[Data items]
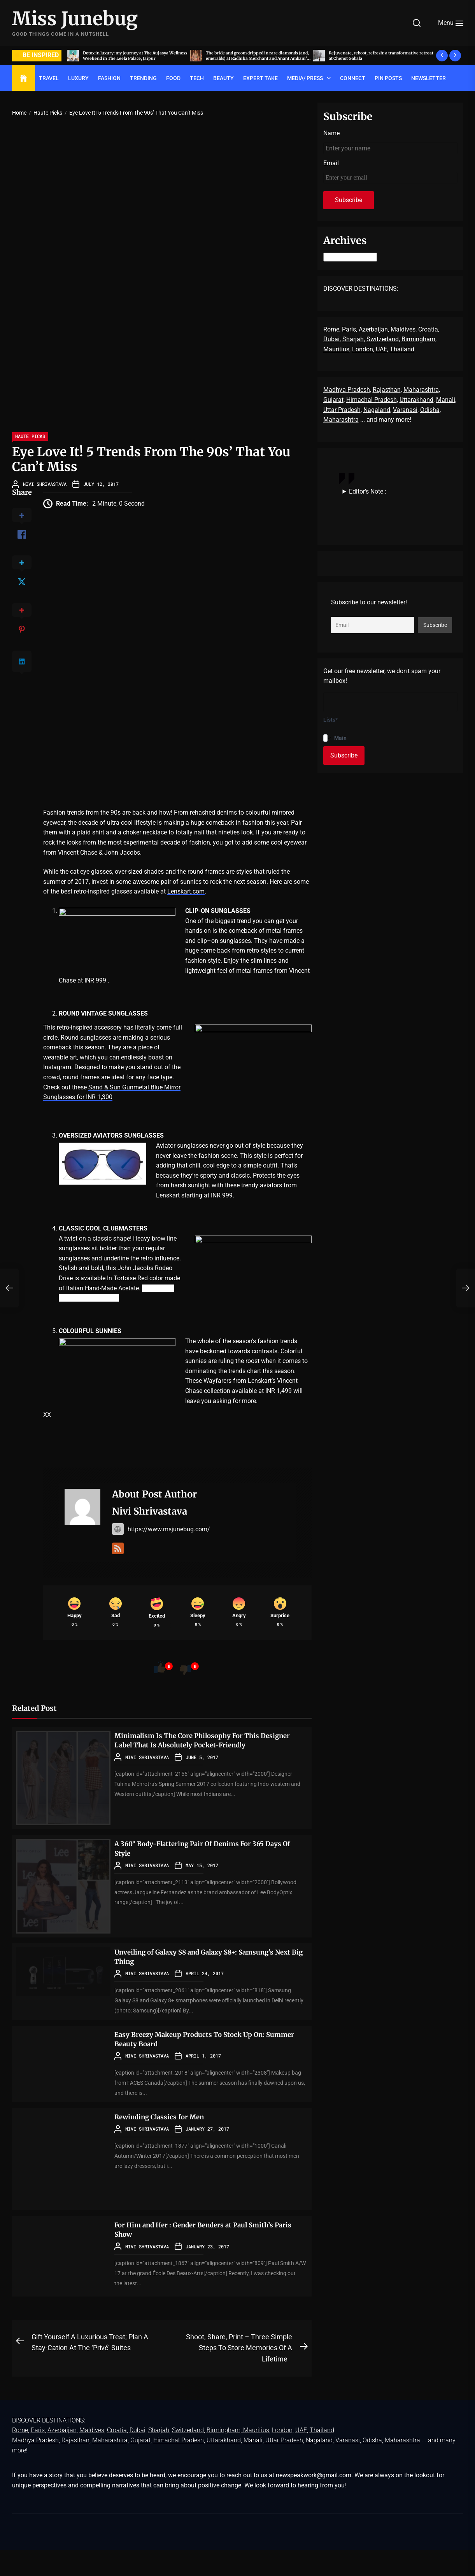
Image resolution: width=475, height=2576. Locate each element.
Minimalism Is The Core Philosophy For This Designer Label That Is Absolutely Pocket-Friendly (200, 1770)
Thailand (402, 349)
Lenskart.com (186, 891)
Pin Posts (388, 78)
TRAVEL (49, 78)
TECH (197, 78)
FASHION (109, 78)
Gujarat (333, 399)
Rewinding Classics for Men (168, 2142)
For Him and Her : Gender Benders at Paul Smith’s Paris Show (210, 2254)
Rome (331, 329)
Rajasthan (387, 389)
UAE (381, 349)
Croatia (428, 329)
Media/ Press (305, 78)
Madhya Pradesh (346, 389)
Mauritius (336, 349)
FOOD (173, 78)
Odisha (430, 410)
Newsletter (428, 78)
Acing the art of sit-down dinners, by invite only (132, 55)
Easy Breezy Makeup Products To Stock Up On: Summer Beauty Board (203, 2064)
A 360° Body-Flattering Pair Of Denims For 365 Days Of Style (204, 1873)
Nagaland (376, 410)
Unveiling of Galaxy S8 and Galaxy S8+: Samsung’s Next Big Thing (189, 1982)
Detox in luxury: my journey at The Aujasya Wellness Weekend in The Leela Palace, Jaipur (257, 55)
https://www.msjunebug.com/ (161, 1529)
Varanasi (405, 410)
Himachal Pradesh (371, 399)
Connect (352, 78)
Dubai (331, 339)
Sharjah (353, 339)
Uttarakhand (416, 399)
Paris (349, 329)
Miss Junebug (75, 19)
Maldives (403, 329)
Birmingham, (418, 339)
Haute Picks (30, 436)
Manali (445, 399)
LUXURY (78, 78)
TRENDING (143, 78)
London (362, 349)
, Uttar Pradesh (283, 2466)
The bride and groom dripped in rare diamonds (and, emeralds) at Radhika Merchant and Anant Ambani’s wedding (374, 58)
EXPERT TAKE (260, 78)
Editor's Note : (367, 491)
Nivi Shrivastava (45, 484)
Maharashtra (421, 389)
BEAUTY (223, 78)
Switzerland (382, 339)
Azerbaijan (373, 329)
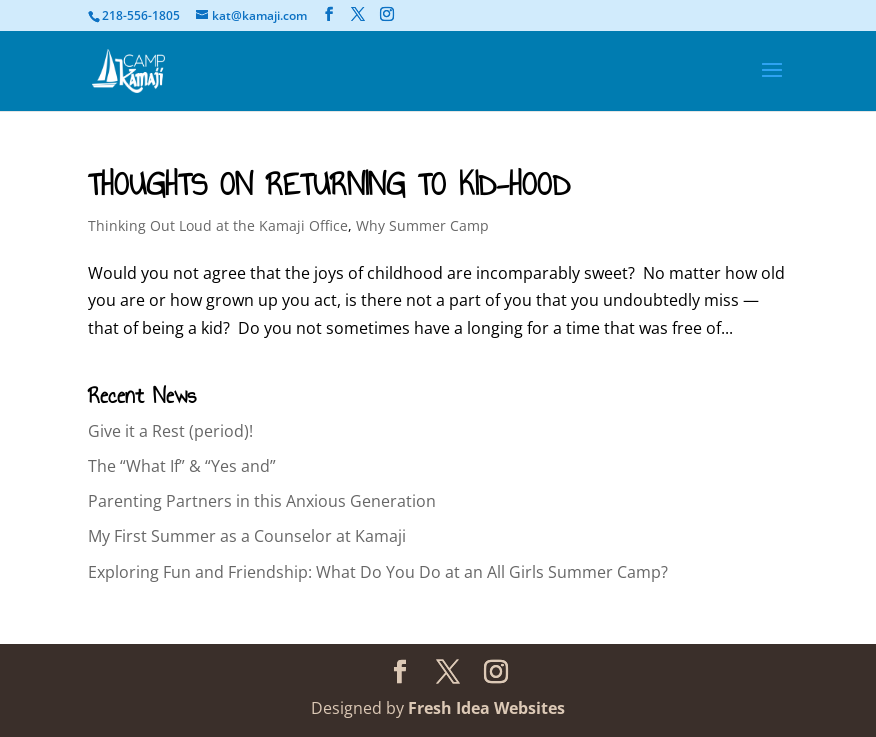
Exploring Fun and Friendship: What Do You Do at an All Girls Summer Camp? (378, 572)
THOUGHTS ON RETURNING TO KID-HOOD (329, 184)
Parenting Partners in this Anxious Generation (262, 501)
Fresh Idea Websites (486, 708)
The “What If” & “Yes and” (182, 466)
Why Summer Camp (422, 225)
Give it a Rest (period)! (170, 431)
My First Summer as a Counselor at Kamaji (247, 536)
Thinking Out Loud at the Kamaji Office (218, 225)
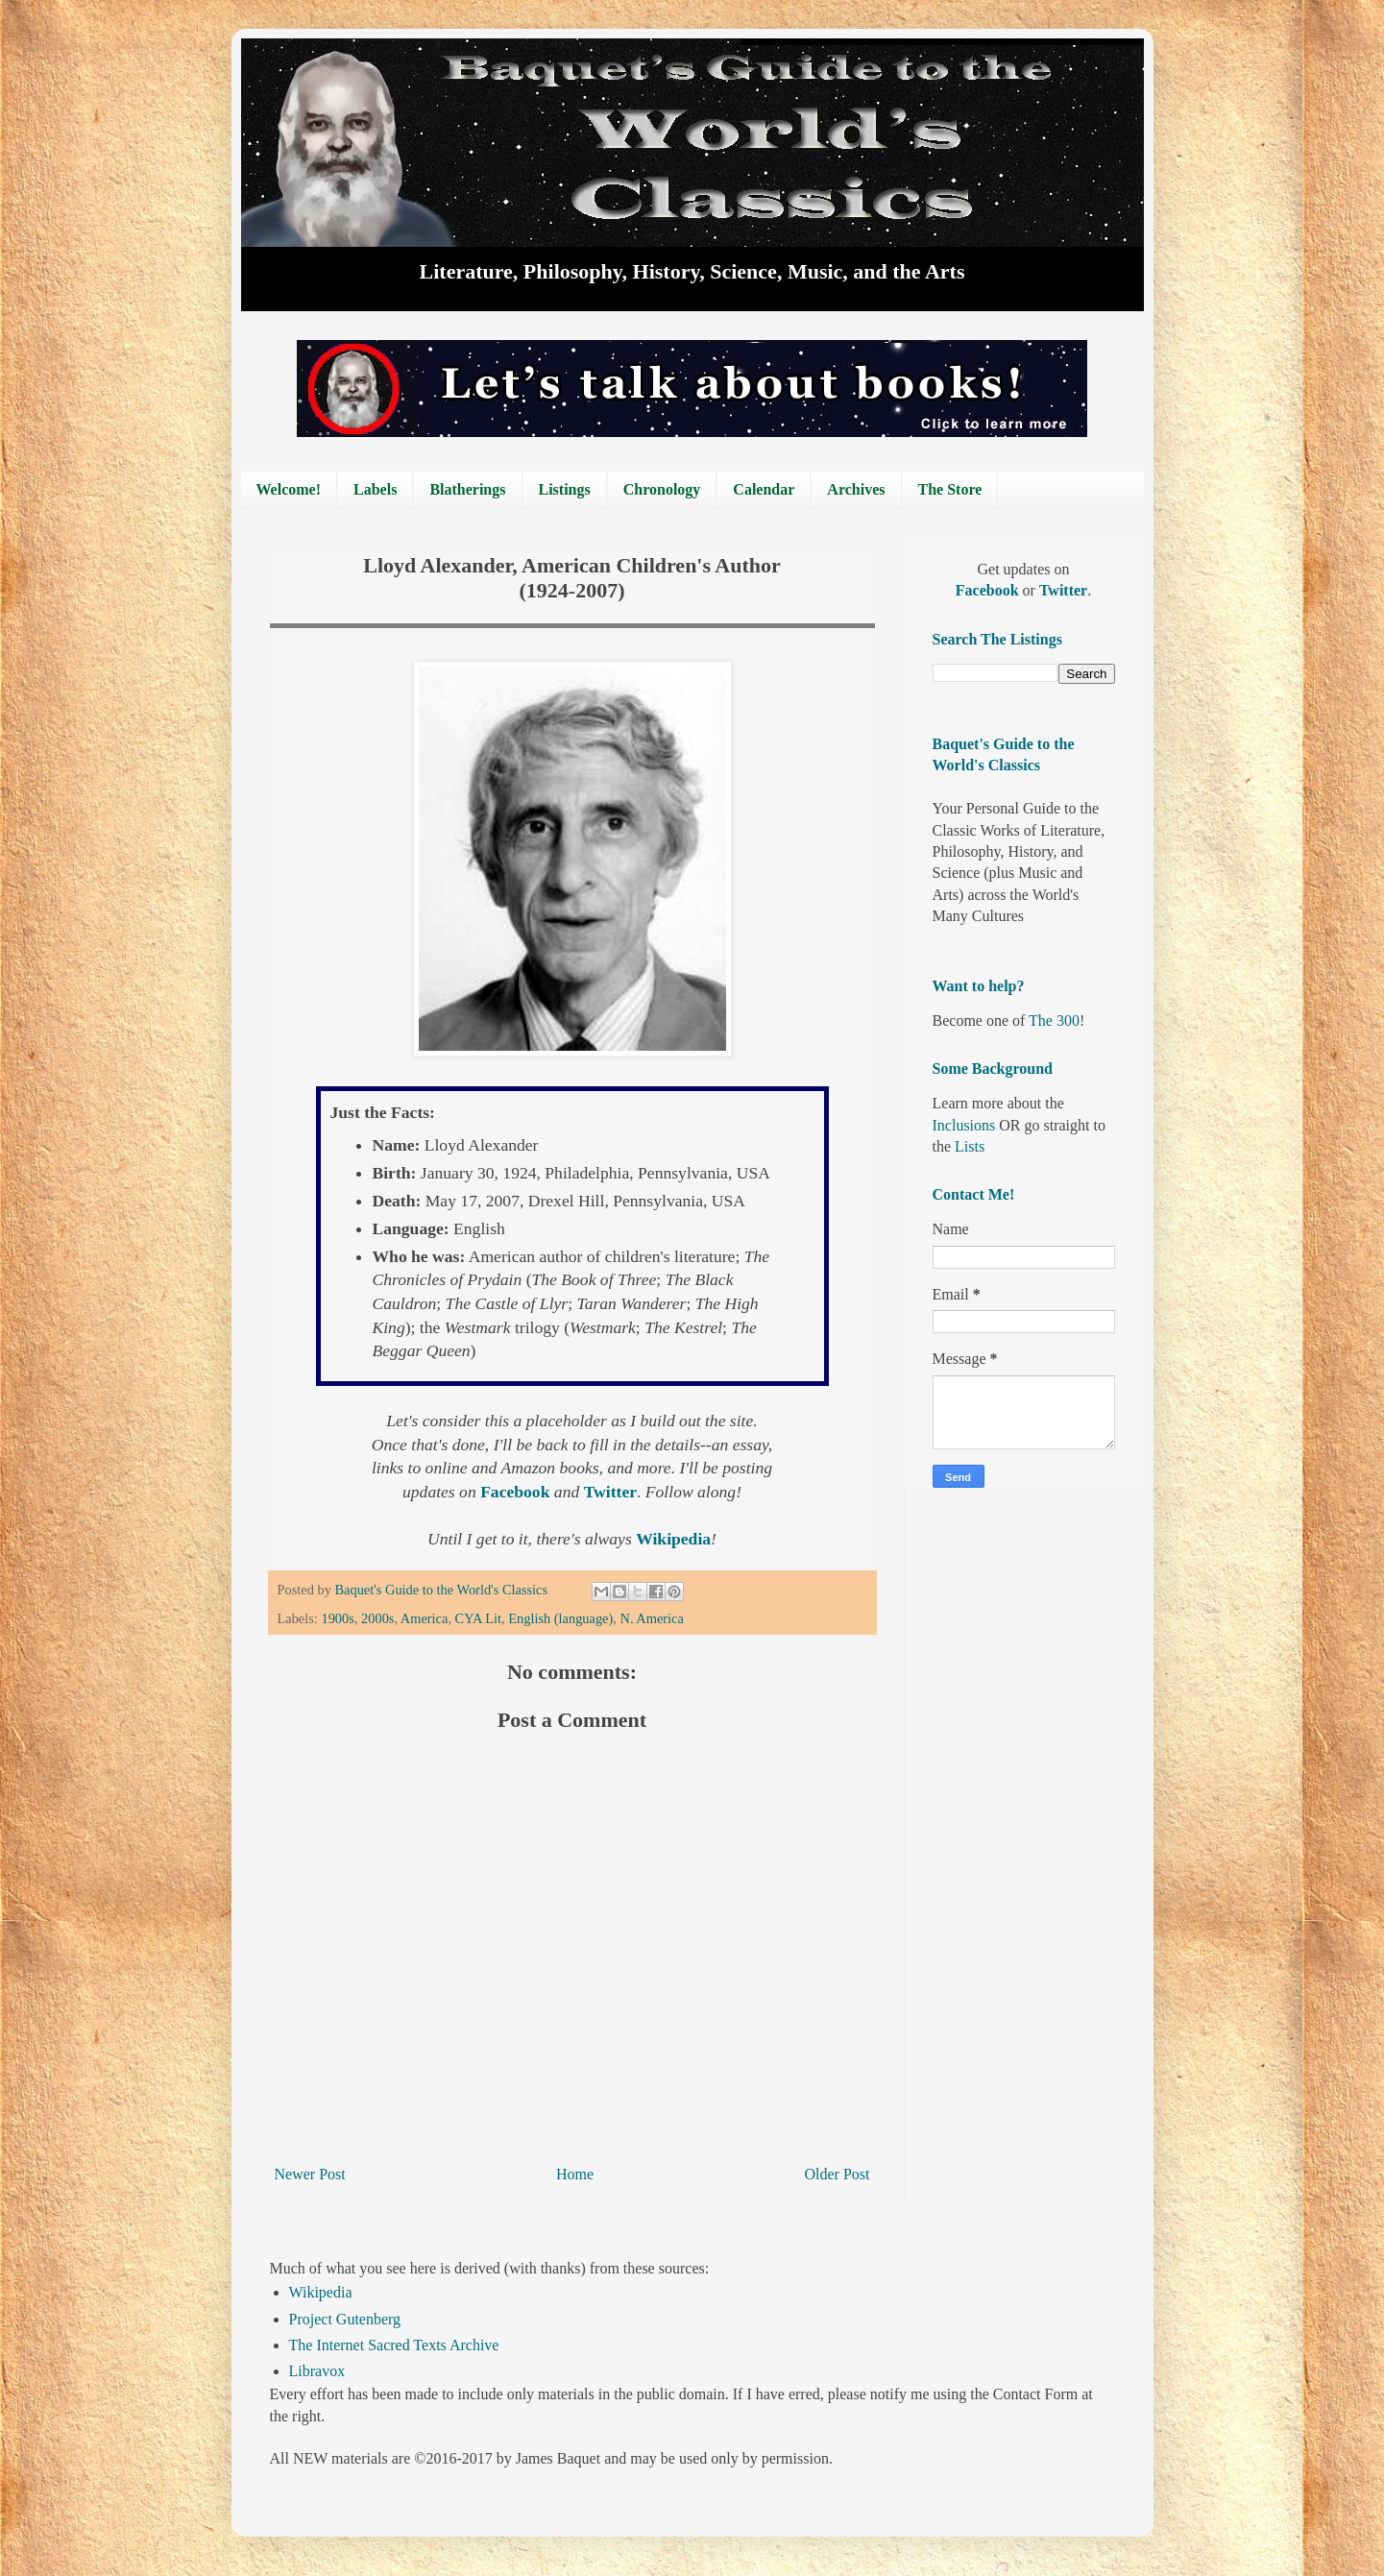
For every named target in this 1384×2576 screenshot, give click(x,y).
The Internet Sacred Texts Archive (394, 2345)
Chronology (662, 489)
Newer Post (310, 2174)
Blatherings (467, 489)
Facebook (989, 590)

* To do
Repeat the records in full, exactly as they appear, but with the pictures removed.

* Written reply
Image resolution: width=475, height=2576. Locate each element.
Minimalism Is The Core Philosophy For This Designer Label That Is Absolutely Pocket-Friendly (200, 1770)
Thailand (402, 349)
Lenskart.com (186, 891)
Pin Posts (388, 78)
TRAVEL (49, 78)
TECH (197, 78)
FASHION (109, 78)
Gujarat (333, 399)
Rewinding Classics for Men (168, 2142)
For Him and Her : Gender Benders at Paul Smith’s Paris Show (210, 2254)
Rome (331, 329)
Rajasthan (387, 389)
UAE (381, 349)
Croatia (428, 329)
Media/ Press (305, 78)
Madhya Pradesh (346, 389)
Mauritius (336, 349)
FOOD (173, 78)
Odisha (430, 410)
Newsletter (428, 78)
Acing the art of sit-down dinners, by invite only (132, 55)
Easy Breezy Makeup Products To Stock Up On: Summer Beauty Board (203, 2064)
A 360° Body-Flattering Pair Of Denims For 365 Days Of Style (204, 1873)
Nagaland (376, 410)
Unveiling of Galaxy S8 and Galaxy S8+: Samsung’s Next Big Thing (189, 1982)
Detox in luxury: my journey at The Aujasya Wellness Weekend in The Leela Palace, Jaipur (257, 55)
https://www.msjunebug.com/ (161, 1529)
Varanasi (405, 410)
Himachal Pradesh (371, 399)
Connect (352, 78)
Dubai (331, 339)
Sharjah (353, 339)
Uttarakhand (416, 399)
Paris (349, 329)
Miss Junebug (75, 19)
Maldives (403, 329)
Birmingham, (418, 339)
Haute Picks (30, 436)
Manali (445, 399)
LUXURY (78, 78)
TRENDING (143, 78)
London (362, 349)
, Uttar Pradesh (283, 2466)
The bride and groom dripped in rare diamonds (and, emeralds) at Radhika Merchant and Anant Ambani’s wedding (374, 58)
EXPERT TAKE (260, 78)
Editor's Note : (367, 491)
Nivi Shrivastava (45, 484)
Maharashtra (421, 389)
BEAUTY (223, 78)
Switzerland (382, 339)
Azerbaijan (373, 329)
Exploring Fun and Friendship: What Do You Do at an All Girls Summer Camp? (378, 572)
THOUGHTS ON RETURNING TO KID-HOOD (329, 184)
Parenting Partners in this Anxious Generation (262, 501)
Fresh Idea Websites (486, 708)
The “What If” & “Yes and” (182, 466)
Why Summer Camp (422, 225)
Give it a Rest (period)! (170, 431)
My First Summer as a Counselor at Kamaji (247, 536)
Thinking Out Loud at the Kamaji Office (218, 225)
For every named target in this 1384×2576 screenshot, give click(x,y).
The Internet Sacred Texts Archive (394, 2345)
Chronology (662, 489)
Newer Post (310, 2174)
Blatherings (467, 489)
Facebook (989, 590)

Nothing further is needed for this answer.